Husserl’s concept of crisis has evoked much discussion even though he uses it only at the beginning of the Vienna and Prague lectures and in two more instances in the posthumously published The Crisis of the European Sciences and Transcendental Phenomenology (Crisis[1]). The concept appears in a number of combinations, such as the crisis of European culture and humanity, meaning, philosophy, society, and science. While most interpreters agree that the concept of the crisis of the European[2] sciences is pivotal, they disagree about its exact nature and its relations to the other uses of “crisis” in Husserl. 

According to the “traditional interpretation”,[3] which Trizio ascribes to Gurwitsch, Paci, Carr, Boehm, Ströker, Bernet, Kern, and Marbach, as well as Dodd, the crisis of the European sciences consists in a loss of meaning of science. Husserl expressively uses the description “[t]he ‘crisis’ of science as the loss of its meaning for life”.[4] Trizio himself challenges the traditional interpretation and instead proposes that the crisis “can only be a crisis of scientificity”.[5] “Scientificity” is Trizio’s preferred translation for Wissenschaftlichkeit, which Husserl explicates as the task (Aufgabe) and method (Methodik) of science.[6] Trizio furthermore holds that the loss of significance for life is a “further, inevitable consequence of the uprooting of the sciences from the soil of a universal philosophy culminating in metaphysics”.[7]Against Trizio, Heffernan argues for an “inclusive approach”, according to which the crisis of the European sciences is “both a crisis of their scientificity and a crisis of their meaningfulness for life”.[8] In fact, he distinguishes seven different but “inextricably linked” crises in Husserl’s book, and holds that the six other crises are caused by the crisis of the European sciences: 

(1) There is a Krisis of the European sciences in so far as the natural and mathematical sciences have become purely positivistic. (2) There is a Krisis of the European sciences in so far as the human sciences have lost their way by modeling themselves on the natural and mathematical sciences. (3) There is a Krisis of European psychology, the supposed science of the human spirit, in so far as it cannot clarify its own subject matter. (4) There is a Krisis of European culture in so far as it has lost its faith in rationality. (5) There is a Krisis of European humanity in so far as it has become questionable whether it any longer possesses the capacity to achieve the entelechy with which all humanity was conceived. (6) There is a Krisis of European existence in so far as human beings have lost their sense of a meaningful life. (7) There is a Krisis of European philosophy in so far as it no longer addresses the metaphysical questions, the meaning questions. Etiologically speaking, Krisen (1)–(6) are traceable to Krisis (7).[9]

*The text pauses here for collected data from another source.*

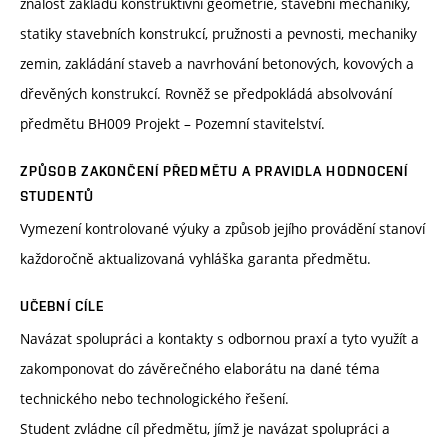
znalost základů konstruktivní geometrie, stavební mechaniky,
statiky stavebních konstrukcí, pružnosti a pevnosti, mechaniky
zemin, zakládání staveb a navrhování betonových, kovových a
dřevěných konstrukcí. Rovněž se předpokládá absolvování
předmětu BH009 Projekt – Pozemní stavitelství.
ZPŮSOB ZAKONČENÍ PŘEDMĚTU A PRAVIDLA HODNOCENÍ
STUDENTŮ
Vymezení kontrolované výuky a způsob jejího provádění stanoví
každoročně aktualizovaná vyhláška garanta předmětu.
UČEBNÍ CÍLE
Navázat spolupráci a kontakty s odbornou praxí a tyto využít a
zakomponovat do závěrečného elaborátu na dané téma
technického nebo technologického řešení.
Student zvládne cíl předmětu, jímž je navázat spolupráci a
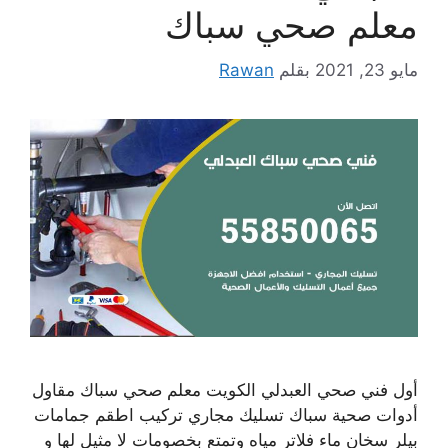
معلم صحي سباك
مايو 23, 2021
بقلم
Rawan
أول فني صحي العبدلي الكويت معلم صحي سباك مقاول
أدوات صحية سباك تسليك مجاري تركيب اطقم جمامات
بيلر سخان ماء فلاتر مياه وتمتع بخصومات لا مثيل لها و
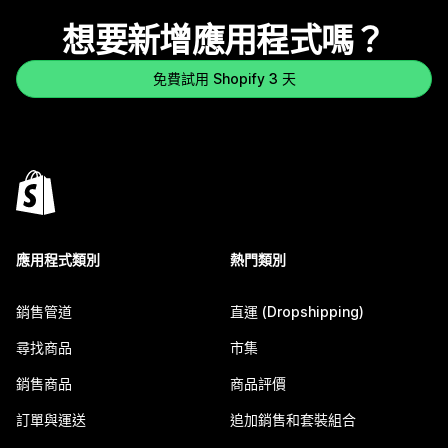
想要新增應用程式嗎？
免費試用 Shopify 3 天
應用程式類別
熱門類別
銷售管道
直運 (Dropshipping)
尋找商品
市集
銷售商品
商品評價
訂單與運送
追加銷售和套裝組合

Heffernan’s list neatly shows that Husserl uses the concept of crisis in multiple intertwined ways. Since the different uses of crisis are connected, I suggest understanding them as ramifications of a common issue. Seen in this way, it does not really matter whether the loss of the meaningfulness of modern science to life is a consequence, or a part of, the crisis of the European sciences. Either way, the crucial point for understanding Husserl’s concept of crisis is, and here Trizio and Heffernan agree, that the crisis of the European sciences is due to a crisis of philosophy. In Trizio’s term, the crisis of science is a “repercussion”[10] of the crisis of philosophy. Husserl writes that the “crisis of philosophy” implies (bedeuted) the crisis of the European sciences in modernity,[11] i.e., “in the first centuries of the modern period”,[12] from about Galileo Galilei onward. 

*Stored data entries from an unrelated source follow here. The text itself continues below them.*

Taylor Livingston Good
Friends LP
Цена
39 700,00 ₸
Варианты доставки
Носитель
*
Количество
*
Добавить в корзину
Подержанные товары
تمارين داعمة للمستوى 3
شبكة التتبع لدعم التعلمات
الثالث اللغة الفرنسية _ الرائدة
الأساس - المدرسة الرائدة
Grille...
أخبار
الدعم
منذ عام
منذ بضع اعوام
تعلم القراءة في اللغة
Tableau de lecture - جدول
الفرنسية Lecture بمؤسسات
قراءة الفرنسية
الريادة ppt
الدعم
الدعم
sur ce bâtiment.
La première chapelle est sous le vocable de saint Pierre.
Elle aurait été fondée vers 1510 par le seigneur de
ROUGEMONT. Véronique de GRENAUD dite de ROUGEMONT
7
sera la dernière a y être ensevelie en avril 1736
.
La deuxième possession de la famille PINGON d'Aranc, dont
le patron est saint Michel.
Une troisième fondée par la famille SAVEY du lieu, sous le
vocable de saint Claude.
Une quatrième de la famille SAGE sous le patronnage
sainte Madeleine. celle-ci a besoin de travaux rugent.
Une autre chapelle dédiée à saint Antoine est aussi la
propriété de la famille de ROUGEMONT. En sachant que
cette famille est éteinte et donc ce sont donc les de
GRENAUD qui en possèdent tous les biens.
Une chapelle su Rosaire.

This chapter does not go up to the ramifications of the crisis, it does not discuss further the wider implications and impact of the crisis. Instead, it takes the opposite direction and goes down to the roots of the crisis of the European sciences. This approach shows that the different senses of crisis do not only share their origin in a philosophical problem, but also that this problem consists of misunderstandings of the relation between the world of subjective experience and the objective world.In addition, this approach connects the crisis talk in the Crisis to Husserl’s earlier works. Whereas “crisis” is a new concept for Husserl, the problem it expresses is at the core of Husserl’s philosophical life. 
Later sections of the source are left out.